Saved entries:
━━━━━━━━━━━━━━━━━━━━━━━━━━━━━━
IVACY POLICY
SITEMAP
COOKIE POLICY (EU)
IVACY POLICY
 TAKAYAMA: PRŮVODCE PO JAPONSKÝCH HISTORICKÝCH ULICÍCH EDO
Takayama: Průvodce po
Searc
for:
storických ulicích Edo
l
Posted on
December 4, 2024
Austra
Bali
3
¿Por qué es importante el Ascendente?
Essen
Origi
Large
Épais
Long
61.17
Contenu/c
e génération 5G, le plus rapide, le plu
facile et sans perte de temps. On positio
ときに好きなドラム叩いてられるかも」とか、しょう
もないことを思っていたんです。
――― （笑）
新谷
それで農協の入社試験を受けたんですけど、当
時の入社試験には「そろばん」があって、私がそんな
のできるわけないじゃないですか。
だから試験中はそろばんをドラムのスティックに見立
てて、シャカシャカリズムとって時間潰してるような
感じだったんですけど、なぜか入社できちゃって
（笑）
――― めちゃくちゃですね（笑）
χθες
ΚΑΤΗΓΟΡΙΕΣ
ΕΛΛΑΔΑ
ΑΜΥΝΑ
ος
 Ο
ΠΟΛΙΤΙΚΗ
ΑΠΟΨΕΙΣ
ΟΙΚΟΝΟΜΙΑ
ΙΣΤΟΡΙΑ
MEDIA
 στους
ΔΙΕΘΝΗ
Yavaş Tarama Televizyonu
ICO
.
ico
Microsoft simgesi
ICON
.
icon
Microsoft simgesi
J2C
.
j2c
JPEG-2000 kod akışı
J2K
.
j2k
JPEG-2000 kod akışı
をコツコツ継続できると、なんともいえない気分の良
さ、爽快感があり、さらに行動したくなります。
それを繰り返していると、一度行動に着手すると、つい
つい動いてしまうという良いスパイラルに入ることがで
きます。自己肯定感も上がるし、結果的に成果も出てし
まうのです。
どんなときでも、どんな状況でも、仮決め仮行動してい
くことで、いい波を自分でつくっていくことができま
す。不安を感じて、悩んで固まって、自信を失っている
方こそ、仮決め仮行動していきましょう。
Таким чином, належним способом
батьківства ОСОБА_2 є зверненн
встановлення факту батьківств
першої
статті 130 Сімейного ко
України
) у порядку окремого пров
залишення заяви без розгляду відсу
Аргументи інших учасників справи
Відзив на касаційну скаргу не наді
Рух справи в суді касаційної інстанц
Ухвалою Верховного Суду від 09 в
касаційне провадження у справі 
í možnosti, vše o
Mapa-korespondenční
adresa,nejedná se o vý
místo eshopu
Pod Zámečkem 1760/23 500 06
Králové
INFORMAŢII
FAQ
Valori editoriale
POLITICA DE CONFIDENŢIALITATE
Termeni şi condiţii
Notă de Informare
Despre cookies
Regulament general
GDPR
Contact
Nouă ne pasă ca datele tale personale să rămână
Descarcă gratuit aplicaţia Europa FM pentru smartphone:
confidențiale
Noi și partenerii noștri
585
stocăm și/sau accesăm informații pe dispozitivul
━━━━━━━━━━━━━━━━━━━━━━━━━━━━━━
• DESCRIPTION OF THE TASK
Copy each entry above exactly, leaving nothing out.

• ANSWER SPACE
IVACY POLICY
SITEMAP
COOKIE POLICY (EU)
IVACY POLICY
 TAKAYAMA: PRŮVODCE PO JAPONSKÝCH HISTORICKÝCH ULICÍCH EDO
Takayama: Průvodce po
Searc
for:
storických ulicích Edo
l
Posted on
December 4, 2024
Austra
Bali
3
¿Por qué es importante el Ascendente?
Essen
Origi
Large
Épais
Long
61.17
Contenu/c
e génération 5G, le plus rapide, le plu
facile et sans perte de temps. On positio
ときに好きなドラム叩いてられるかも」とか、しょう
もないことを思っていたんです。
――― （笑）
新谷
それで農協の入社試験を受けたんですけど、当
時の入社試験には「そろばん」があって、私がそんな
のできるわけないじゃないですか。
だから試験中はそろばんをドラムのスティックに見立
てて、シャカシャカリズムとって時間潰してるような
感じだったんですけど、なぜか入社できちゃって
（笑）
――― めちゃくちゃですね（笑）
χθες
ΚΑΤΗΓΟΡΙΕΣ
ΕΛΛΑΔΑ
ΑΜΥΝΑ
ος
 Ο
ΠΟΛΙΤΙΚΗ
ΑΠΟΨΕΙΣ
ΟΙΚΟΝΟΜΙΑ
ΙΣΤΟΡΙΑ
MEDIA
 στους
ΔΙΕΘΝΗ
Yavaş Tarama Televizyonu
ICO
.
ico
Microsoft simgesi
ICON
.
icon
Microsoft simgesi
J2C
.
j2c
JPEG-2000 kod akışı
J2K
.
j2k
JPEG-2000 kod akışı
をコツコツ継続できると、なんともいえない気分の良
さ、爽快感があり、さらに行動したくなります。
それを繰り返していると、一度行動に着手すると、つい
つい動いてしまうという良いスパイラルに入ることがで
きます。自己肯定感も上がるし、結果的に成果も出てし
まうのです。
どんなときでも、どんな状況でも、仮決め仮行動してい
くことで、いい波を自分でつくっていくことができま
す。不安を感じて、悩んで固まって、自信を失っている
方こそ、仮決め仮行動していきましょう。
Таким чином, належним способом
батьківства ОСОБА_2 є зверненн
встановлення факту батьківств
першої
статті 130 Сімейного ко
України
) у порядку окремого пров
залишення заяви без розгляду відсу
Аргументи інших учасників справи
Відзив на касаційну скаргу не наді
Рух справи в суді касаційної інстанц
Ухвалою Верховного Суду від 09 в
касаційне провадження у справі 
í možnosti, vše o
Mapa-korespondenční
adresa,nejedná se o vý
místo eshopu
Pod Zámečkem 1760/23 500 06
Králové
INFORMAŢII
FAQ
Valori editoriale
POLITICA DE CONFIDENŢIALITATE
Termeni şi condiţii
Notă de Informare
Despre cookies
Regulament general
GDPR
Contact
Nouă ne pasă ca datele tale personale să rămână
Descarcă gratuit aplicaţia Europa FM pentru smartphone:
confidențiale
Noi și partenerii noștri
585
stocăm și/sau accesăm informații pe dispozitivul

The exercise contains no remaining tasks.